There will appear simple form, where you may set:
- Metric name: for Prometheus/Grafana
- Class name: ACI MO class name that should be monitored
- Attributes (one or many): list of attributes that should be monitored in this class
- Query Filter: list of filters, to select only the MOs that are expected
Example configuration:
Alternatively, you may use "Advanced" button, to provide raw ACI query filter:
Below is a list of useful Cisco ACI classes to select from.
Class | Description |
---|---|
eqptEgrBytes5min |
current Egress Bytes stats in 5 minute |
eqptEgrDropPkts5min |
current Egress Drop Packets stats in 5 minute |
eqptEgrPkts5min |
current Egress Packets stats in 5 minute |
eqptFan |
Equipment Fan |
eqptFanStats |
current fan stats |
eqptFanStats5min |
current fan stats in 5 minute |
eqptFruPower5min |
current FRU power stats in 5 minute |
eqptIngrBytes5min |
current Ingress Bytes stats in 5 minute |
eqptIngrDropPkts5min |
current Ingress Drop Packets stats in 5 minute |
eqptIngrErrPkts5min |
current Ingress Error Packets stats in 5 minute |
eqptIngrPkts5min |
current Ingress Packets stats in 5 minute |
eqptPsPower5min |
current power supply stats in 5 minute |
eqptPsu |
Power Supply Unit |
eqptPsuSlot |
Power Supply Slot |
eqptTemp5min |
current temperature stats in 5 minute |
ethpmDOMStats |
Digital Optical Monitor, Transceiver details |
ethpmPhysIf |
Physical Interface Runtime State (ethpm) |
fabricNodeHealth5min |
current node health stats in 5 minute |
fabricOverallHealth5min |
current overall fabric health stats in 5 minute |
fvOverallHealth15min |
current overall tenant health stats in 15 minute |
l1PhysIf |
Layer 1 Physical Interface Configuration |
licenseManager |
License Manager |
procSysCPU5min |
current System cpu stats in 5 minute |
You can use any data visualization method available in Grafana. Data obtained from Prometheus can be aggregated and statistical operations can be performed on them. Sample chart:
aci-monitoring
is beta software, but it has already been used in production,
and it has an extensive test suite.
Help in testing, development, documentation and other tasks is highly appreciated and useful to the project.

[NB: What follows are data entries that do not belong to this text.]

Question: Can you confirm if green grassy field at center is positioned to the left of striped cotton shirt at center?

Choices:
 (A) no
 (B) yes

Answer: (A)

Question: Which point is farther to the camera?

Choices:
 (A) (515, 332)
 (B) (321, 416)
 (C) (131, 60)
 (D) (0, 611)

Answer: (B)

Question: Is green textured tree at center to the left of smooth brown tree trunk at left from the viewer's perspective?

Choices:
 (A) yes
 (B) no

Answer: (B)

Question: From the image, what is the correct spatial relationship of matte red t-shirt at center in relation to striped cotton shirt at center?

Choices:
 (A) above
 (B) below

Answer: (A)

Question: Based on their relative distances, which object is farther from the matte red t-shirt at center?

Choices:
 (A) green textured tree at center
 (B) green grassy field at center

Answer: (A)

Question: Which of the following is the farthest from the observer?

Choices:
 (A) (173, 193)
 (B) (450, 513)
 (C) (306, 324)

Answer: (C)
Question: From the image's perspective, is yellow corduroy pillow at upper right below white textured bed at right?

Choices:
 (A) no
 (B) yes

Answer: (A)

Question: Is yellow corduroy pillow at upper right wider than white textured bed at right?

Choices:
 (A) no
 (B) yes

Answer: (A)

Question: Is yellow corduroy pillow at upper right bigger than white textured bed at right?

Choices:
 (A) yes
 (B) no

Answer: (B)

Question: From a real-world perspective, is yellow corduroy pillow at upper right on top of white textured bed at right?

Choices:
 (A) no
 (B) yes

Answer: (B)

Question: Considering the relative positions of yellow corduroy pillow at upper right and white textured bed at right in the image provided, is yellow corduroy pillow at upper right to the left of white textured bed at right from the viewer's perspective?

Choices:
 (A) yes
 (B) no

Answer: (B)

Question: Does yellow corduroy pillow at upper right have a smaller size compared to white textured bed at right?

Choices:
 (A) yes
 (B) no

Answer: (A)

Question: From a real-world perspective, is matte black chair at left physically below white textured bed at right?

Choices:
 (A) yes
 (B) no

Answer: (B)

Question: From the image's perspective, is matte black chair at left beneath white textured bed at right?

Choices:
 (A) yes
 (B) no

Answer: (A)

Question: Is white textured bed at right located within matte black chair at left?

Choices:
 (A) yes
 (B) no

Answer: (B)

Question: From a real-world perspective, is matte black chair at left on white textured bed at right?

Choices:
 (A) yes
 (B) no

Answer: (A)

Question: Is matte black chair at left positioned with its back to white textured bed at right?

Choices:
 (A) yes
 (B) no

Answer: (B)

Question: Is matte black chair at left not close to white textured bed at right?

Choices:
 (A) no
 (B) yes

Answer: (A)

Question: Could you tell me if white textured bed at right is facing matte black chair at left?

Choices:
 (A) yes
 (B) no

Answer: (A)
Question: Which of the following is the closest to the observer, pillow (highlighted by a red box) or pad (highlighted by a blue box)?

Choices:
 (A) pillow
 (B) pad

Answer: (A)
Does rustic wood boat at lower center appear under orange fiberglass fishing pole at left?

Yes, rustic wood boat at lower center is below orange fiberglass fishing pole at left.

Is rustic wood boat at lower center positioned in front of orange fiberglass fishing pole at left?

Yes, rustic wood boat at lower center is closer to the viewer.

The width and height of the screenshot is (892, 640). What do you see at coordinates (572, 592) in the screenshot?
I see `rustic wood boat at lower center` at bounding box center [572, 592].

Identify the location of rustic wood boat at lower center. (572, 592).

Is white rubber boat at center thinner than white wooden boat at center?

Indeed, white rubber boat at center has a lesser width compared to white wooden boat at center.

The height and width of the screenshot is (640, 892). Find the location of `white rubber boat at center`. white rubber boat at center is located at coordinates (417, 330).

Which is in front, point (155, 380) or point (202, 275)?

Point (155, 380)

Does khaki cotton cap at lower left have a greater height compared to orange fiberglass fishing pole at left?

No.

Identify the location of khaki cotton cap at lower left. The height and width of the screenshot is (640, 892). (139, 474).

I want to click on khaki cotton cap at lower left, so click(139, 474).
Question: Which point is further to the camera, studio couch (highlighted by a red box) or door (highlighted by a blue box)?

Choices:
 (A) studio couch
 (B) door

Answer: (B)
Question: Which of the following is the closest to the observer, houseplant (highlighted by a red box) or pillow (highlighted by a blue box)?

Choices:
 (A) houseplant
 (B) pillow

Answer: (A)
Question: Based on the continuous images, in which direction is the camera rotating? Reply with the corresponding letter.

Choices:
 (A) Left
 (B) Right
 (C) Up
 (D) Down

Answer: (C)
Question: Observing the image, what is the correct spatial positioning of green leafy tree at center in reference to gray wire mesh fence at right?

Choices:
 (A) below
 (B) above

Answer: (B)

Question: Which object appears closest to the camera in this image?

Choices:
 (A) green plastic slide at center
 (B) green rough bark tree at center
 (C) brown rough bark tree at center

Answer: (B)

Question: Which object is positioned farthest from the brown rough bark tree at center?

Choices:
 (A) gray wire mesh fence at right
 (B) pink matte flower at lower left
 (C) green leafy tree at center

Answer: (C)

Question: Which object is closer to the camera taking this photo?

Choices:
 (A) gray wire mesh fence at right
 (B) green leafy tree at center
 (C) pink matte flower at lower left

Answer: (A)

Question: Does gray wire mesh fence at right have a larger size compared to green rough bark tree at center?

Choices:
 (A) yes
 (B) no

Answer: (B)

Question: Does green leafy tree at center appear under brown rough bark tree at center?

Copyright 2022 (c) SoftFlow.
Licensed under the Apache License, Version 2.0 (the "License"); you may not use this file except in compliance with the License. You may obtain a copy of the License at:
http://www.apache.org/licenses/LICENSE-2.0
Unless required by applicable law or agreed to in writing, software distributed under the License is distributed on an "AS IS" BASIS, WITHOUT WARRANTIES OR CONDITIONS OF ANY KIND, either express or implied. See the License for the specific language governing permissions and limitations under the License.